**INSTRUCTIONS FOR THE TASK**
Write the records out again exactly, but without pictures.

**EXTRACTED INFORMATION**

——————————

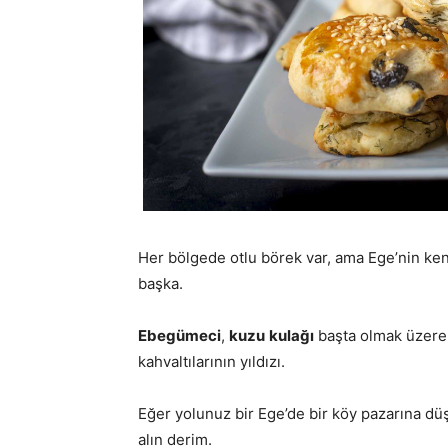
Her bölgede otlu börek var, ama Ege’nin kend
başka.
Ebegümeci
,
kuzu
kulağı
başta olmak üzer
kahvaltılarının yıldızı.
Eğer yolunuz bir Ege’de bir köy pazarına dü
alın derim.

——————————

**EXERCISE OUTPUT**
Her bölgede otlu börek var, ama Ege’nin kend
başka.
Ebegümeci
,
kuzu
kulağı
başta olmak üzer
kahvaltılarının yıldızı.
Eğer yolunuz bir Ege’de bir köy pazarına dü
alın derim.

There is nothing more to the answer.